Top of Data under study

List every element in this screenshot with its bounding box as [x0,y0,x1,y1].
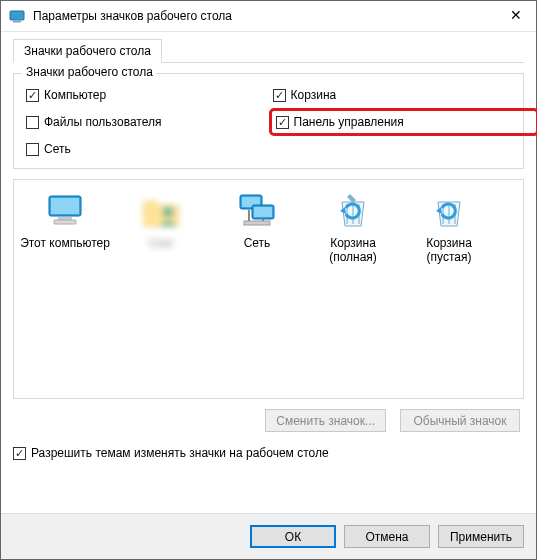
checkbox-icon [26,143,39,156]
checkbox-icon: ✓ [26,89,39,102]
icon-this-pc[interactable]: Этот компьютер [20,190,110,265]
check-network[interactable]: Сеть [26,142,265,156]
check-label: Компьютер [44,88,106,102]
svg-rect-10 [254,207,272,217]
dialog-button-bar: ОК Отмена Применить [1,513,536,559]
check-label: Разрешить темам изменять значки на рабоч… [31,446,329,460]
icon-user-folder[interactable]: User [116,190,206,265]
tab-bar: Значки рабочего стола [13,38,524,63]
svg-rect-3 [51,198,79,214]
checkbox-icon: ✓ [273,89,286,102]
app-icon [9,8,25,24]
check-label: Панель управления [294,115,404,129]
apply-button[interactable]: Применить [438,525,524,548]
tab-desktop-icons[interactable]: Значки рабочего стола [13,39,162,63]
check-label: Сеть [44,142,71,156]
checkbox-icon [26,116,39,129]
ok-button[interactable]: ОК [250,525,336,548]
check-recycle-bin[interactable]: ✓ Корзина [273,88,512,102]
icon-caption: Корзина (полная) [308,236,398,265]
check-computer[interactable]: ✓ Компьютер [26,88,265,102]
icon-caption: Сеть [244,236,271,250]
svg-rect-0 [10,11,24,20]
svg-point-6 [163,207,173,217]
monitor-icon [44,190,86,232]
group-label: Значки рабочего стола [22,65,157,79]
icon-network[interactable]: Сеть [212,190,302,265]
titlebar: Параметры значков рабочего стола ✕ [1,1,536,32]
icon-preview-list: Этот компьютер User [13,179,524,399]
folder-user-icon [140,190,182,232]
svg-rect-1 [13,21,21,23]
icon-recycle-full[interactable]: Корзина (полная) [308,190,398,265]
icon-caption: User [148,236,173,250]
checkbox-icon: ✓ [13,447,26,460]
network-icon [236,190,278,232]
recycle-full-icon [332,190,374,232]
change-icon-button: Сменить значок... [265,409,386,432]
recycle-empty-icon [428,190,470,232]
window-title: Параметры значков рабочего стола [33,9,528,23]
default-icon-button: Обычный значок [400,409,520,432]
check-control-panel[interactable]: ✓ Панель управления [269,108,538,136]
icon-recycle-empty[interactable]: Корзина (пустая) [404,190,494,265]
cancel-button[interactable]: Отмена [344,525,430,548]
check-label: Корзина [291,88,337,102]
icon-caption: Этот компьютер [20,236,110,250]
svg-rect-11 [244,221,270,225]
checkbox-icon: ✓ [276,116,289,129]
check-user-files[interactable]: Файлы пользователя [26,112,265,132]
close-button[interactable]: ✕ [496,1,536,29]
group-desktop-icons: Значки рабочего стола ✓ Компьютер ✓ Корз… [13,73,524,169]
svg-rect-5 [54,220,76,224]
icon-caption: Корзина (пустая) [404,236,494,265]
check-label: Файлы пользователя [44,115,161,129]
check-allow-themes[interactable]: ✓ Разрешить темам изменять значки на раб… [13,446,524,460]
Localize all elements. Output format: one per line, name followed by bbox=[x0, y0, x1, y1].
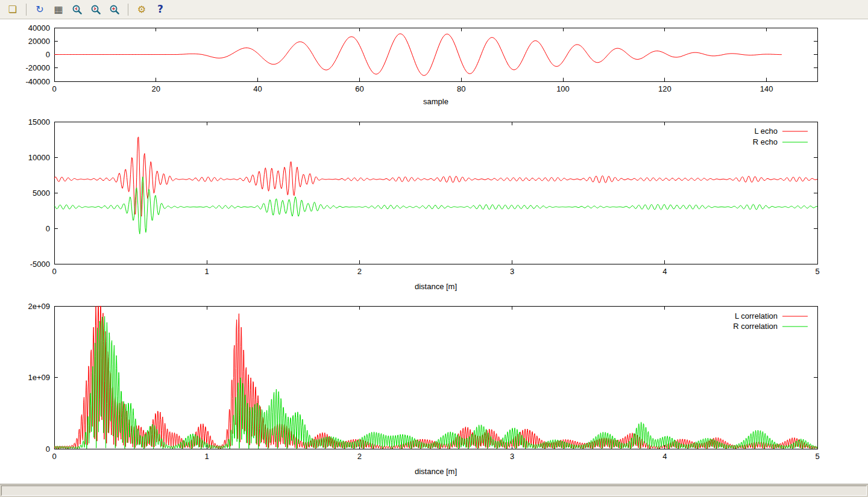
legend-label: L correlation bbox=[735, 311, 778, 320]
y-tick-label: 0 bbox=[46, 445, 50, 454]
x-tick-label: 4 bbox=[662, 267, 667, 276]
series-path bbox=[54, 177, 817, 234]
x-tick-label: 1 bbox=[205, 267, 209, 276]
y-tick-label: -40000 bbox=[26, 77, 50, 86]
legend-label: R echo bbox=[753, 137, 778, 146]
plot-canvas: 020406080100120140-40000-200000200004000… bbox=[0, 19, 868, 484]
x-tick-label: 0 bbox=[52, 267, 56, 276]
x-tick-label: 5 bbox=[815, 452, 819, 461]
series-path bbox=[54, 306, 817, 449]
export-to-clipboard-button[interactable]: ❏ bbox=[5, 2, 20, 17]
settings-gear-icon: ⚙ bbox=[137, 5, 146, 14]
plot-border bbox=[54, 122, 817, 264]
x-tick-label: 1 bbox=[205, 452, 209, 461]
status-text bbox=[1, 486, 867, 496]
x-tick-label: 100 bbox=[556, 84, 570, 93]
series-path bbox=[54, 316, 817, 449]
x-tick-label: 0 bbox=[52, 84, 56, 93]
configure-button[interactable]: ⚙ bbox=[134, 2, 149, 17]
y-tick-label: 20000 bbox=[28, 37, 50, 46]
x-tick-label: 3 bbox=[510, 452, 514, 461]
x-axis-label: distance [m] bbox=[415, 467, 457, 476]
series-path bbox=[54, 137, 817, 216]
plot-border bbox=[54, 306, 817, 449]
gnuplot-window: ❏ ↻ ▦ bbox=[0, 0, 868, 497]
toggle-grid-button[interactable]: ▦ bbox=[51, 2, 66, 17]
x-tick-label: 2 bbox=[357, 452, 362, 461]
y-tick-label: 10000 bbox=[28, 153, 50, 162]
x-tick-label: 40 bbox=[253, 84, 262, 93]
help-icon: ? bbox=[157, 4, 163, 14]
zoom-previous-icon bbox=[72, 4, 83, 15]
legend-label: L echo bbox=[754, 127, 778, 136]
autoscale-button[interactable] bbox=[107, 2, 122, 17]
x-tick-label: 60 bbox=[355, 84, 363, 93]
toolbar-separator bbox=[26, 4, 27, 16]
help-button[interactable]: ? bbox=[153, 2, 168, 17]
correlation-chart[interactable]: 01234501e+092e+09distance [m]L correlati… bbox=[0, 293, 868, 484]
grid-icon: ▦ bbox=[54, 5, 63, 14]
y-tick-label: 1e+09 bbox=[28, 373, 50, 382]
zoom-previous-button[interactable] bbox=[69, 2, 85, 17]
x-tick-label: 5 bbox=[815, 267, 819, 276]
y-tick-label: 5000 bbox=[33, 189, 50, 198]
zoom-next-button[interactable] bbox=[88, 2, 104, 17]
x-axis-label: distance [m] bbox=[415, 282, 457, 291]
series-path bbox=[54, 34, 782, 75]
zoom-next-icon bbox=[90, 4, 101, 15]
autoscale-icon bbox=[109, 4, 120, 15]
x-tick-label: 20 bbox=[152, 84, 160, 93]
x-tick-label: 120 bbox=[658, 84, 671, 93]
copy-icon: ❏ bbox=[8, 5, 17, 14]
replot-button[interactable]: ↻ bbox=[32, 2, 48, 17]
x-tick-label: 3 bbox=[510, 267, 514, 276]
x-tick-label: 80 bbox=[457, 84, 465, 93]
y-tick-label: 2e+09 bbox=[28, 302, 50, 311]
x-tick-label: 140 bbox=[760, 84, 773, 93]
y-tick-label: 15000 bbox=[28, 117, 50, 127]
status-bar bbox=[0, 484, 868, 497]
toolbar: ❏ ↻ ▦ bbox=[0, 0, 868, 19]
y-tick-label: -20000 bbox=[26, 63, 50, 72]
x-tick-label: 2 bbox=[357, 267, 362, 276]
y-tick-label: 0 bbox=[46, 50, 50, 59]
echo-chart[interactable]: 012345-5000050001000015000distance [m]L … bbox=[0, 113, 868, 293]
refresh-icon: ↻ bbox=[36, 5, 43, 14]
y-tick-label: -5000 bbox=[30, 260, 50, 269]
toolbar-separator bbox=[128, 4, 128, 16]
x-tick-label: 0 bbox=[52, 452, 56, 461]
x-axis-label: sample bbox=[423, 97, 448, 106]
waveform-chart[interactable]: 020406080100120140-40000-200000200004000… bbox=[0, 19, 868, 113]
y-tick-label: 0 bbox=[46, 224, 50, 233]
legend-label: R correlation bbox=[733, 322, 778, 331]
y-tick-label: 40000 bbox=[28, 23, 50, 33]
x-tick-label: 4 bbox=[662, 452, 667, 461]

Bottom of Data under study

**Task instructions:**
Please give back every line above exactly as it stands, without pictures.

**Answer to this exercise:**
List every element in this screenshot with its bounding box as [x0,y0,x1,y1].
checkbox-icon [26,143,39,156]
checkbox-icon: ✓ [26,89,39,102]
icon-this-pc[interactable]: Этот компьютер [20,190,110,265]
check-network[interactable]: Сеть [26,142,265,156]
check-label: Компьютер [44,88,106,102]
svg-rect-10 [254,207,272,217]
dialog-button-bar: ОК Отмена Применить [1,513,536,559]
check-label: Разрешить темам изменять значки на рабоч… [31,446,329,460]
icon-user-folder[interactable]: User [116,190,206,265]
tab-bar: Значки рабочего стола [13,38,524,63]
svg-rect-3 [51,198,79,214]
checkbox-icon: ✓ [273,89,286,102]
app-icon [9,8,25,24]
check-label: Панель управления [294,115,404,129]
apply-button[interactable]: Применить [438,525,524,548]
tab-desktop-icons[interactable]: Значки рабочего стола [13,39,162,63]
check-label: Сеть [44,142,71,156]
checkbox-icon [26,116,39,129]
ok-button[interactable]: ОК [250,525,336,548]
check-recycle-bin[interactable]: ✓ Корзина [273,88,512,102]
icon-caption: Корзина (полная) [308,236,398,265]
check-computer[interactable]: ✓ Компьютер [26,88,265,102]
icon-caption: Сеть [244,236,271,250]
svg-rect-0 [10,11,24,20]
svg-point-6 [163,207,173,217]
monitor-icon [44,190,86,232]
group-label: Значки рабочего стола [22,65,157,79]
icon-network[interactable]: Сеть [212,190,302,265]
titlebar: Параметры значков рабочего стола ✕ [1,1,536,32]
icon-preview-list: Этот компьютер User [13,179,524,399]
folder-user-icon [140,190,182,232]
svg-rect-1 [13,21,21,23]
icon-recycle-full[interactable]: Корзина (полная) [308,190,398,265]
icon-caption: User [148,236,173,250]
checkbox-icon: ✓ [13,447,26,460]
network-icon [236,190,278,232]
recycle-full-icon [332,190,374,232]
change-icon-button: Сменить значок... [265,409,386,432]
recycle-empty-icon [428,190,470,232]
window-title: Параметры значков рабочего стола [33,9,528,23]
default-icon-button: Обычный значок [400,409,520,432]
check-control-panel[interactable]: ✓ Панель управления [269,108,538,136]
icon-recycle-empty[interactable]: Корзина (пустая) [404,190,494,265]
cancel-button[interactable]: Отмена [344,525,430,548]
check-label: Корзина [291,88,337,102]
icon-caption: Этот компьютер [20,236,110,250]
svg-rect-11 [244,221,270,225]
checkbox-icon: ✓ [276,116,289,129]
check-user-files[interactable]: Файлы пользователя [26,112,265,132]
close-button[interactable]: ✕ [496,1,536,29]
group-desktop-icons: Значки рабочего стола ✓ Компьютер ✓ Корз… [13,73,524,169]
svg-rect-5 [54,220,76,224]
icon-caption: Корзина (пустая) [404,236,494,265]
check-label: Файлы пользователя [44,115,161,129]
check-allow-themes[interactable]: ✓ Разрешить темам изменять значки на раб… [13,446,524,460]
Localize all elements. Output format: one per line, name followed by bbox=[x0, y0, x1, y1].
legend-label: L correlation bbox=[735, 311, 778, 320]
y-tick-label: 0 bbox=[46, 445, 50, 454]
x-tick-label: 4 bbox=[662, 267, 667, 276]
series-path bbox=[54, 177, 817, 234]
x-tick-label: 1 bbox=[205, 267, 209, 276]
y-tick-label: -40000 bbox=[26, 77, 50, 86]
legend-label: R echo bbox=[753, 137, 778, 146]
plot-canvas: 020406080100120140-40000-200000200004000… bbox=[0, 19, 868, 484]
x-tick-label: 0 bbox=[52, 267, 56, 276]
x-tick-label: 5 bbox=[815, 452, 819, 461]
series-path bbox=[54, 306, 817, 449]
export-to-clipboard-button[interactable]: ❏ bbox=[5, 2, 20, 17]
settings-gear-icon: ⚙ bbox=[137, 5, 146, 14]
plot-border bbox=[54, 122, 817, 264]
x-tick-label: 1 bbox=[205, 452, 209, 461]
status-text bbox=[1, 486, 867, 496]
x-tick-label: 100 bbox=[556, 84, 570, 93]
series-path bbox=[54, 316, 817, 449]
x-tick-label: 0 bbox=[52, 84, 56, 93]
configure-button[interactable]: ⚙ bbox=[134, 2, 149, 17]
y-tick-label: 20000 bbox=[28, 37, 50, 46]
x-tick-label: 3 bbox=[510, 452, 514, 461]
x-axis-label: distance [m] bbox=[415, 467, 457, 476]
series-path bbox=[54, 137, 817, 216]
plot-border bbox=[54, 306, 817, 449]
gnuplot-window: ❏ ↻ ▦ bbox=[0, 0, 868, 497]
toggle-grid-button[interactable]: ▦ bbox=[51, 2, 66, 17]
x-tick-label: 2 bbox=[357, 452, 362, 461]
y-tick-label: 10000 bbox=[28, 153, 50, 162]
x-tick-label: 40 bbox=[253, 84, 262, 93]
help-icon: ? bbox=[157, 4, 163, 14]
zoom-previous-icon bbox=[72, 4, 83, 15]
legend-label: L echo bbox=[754, 127, 778, 136]
autoscale-button[interactable] bbox=[107, 2, 122, 17]
x-tick-label: 60 bbox=[355, 84, 363, 93]
toolbar-separator bbox=[26, 4, 27, 16]
help-button[interactable]: ? bbox=[153, 2, 168, 17]
correlation-chart[interactable]: 01234501e+092e+09distance [m]L correlati… bbox=[0, 293, 868, 484]
grid-icon: ▦ bbox=[54, 5, 63, 14]
y-tick-label: 1e+09 bbox=[28, 373, 50, 382]
zoom-previous-button[interactable] bbox=[69, 2, 85, 17]
x-tick-label: 5 bbox=[815, 267, 819, 276]
y-tick-label: 5000 bbox=[33, 189, 50, 198]
zoom-next-button[interactable] bbox=[88, 2, 104, 17]
x-axis-label: distance [m] bbox=[415, 282, 457, 291]
series-path bbox=[54, 34, 782, 75]
zoom-next-icon bbox=[90, 4, 101, 15]
autoscale-icon bbox=[109, 4, 120, 15]
x-tick-label: 20 bbox=[152, 84, 160, 93]
x-tick-label: 120 bbox=[658, 84, 671, 93]
copy-icon: ❏ bbox=[8, 5, 17, 14]
replot-button[interactable]: ↻ bbox=[32, 2, 48, 17]
x-tick-label: 3 bbox=[510, 267, 514, 276]
x-tick-label: 80 bbox=[457, 84, 465, 93]
y-tick-label: 2e+09 bbox=[28, 302, 50, 311]
x-tick-label: 140 bbox=[760, 84, 773, 93]
y-tick-label: 15000 bbox=[28, 117, 50, 127]
status-bar bbox=[0, 484, 868, 497]
toolbar: ❏ ↻ ▦ bbox=[0, 0, 868, 19]
y-tick-label: -20000 bbox=[26, 63, 50, 72]
x-tick-label: 2 bbox=[357, 267, 362, 276]
y-tick-label: 0 bbox=[46, 50, 50, 59]
echo-chart[interactable]: 012345-5000050001000015000distance [m]L … bbox=[0, 113, 868, 293]
refresh-icon: ↻ bbox=[36, 5, 43, 14]
y-tick-label: -5000 bbox=[30, 260, 50, 269]
toolbar-separator bbox=[128, 4, 128, 16]
x-tick-label: 0 bbox=[52, 452, 56, 461]
x-axis-label: sample bbox=[423, 97, 448, 106]
waveform-chart[interactable]: 020406080100120140-40000-200000200004000… bbox=[0, 19, 868, 113]
y-tick-label: 0 bbox=[46, 224, 50, 233]
legend-label: R correlation bbox=[733, 322, 778, 331]
y-tick-label: 40000 bbox=[28, 23, 50, 33]
x-tick-label: 4 bbox=[662, 452, 667, 461]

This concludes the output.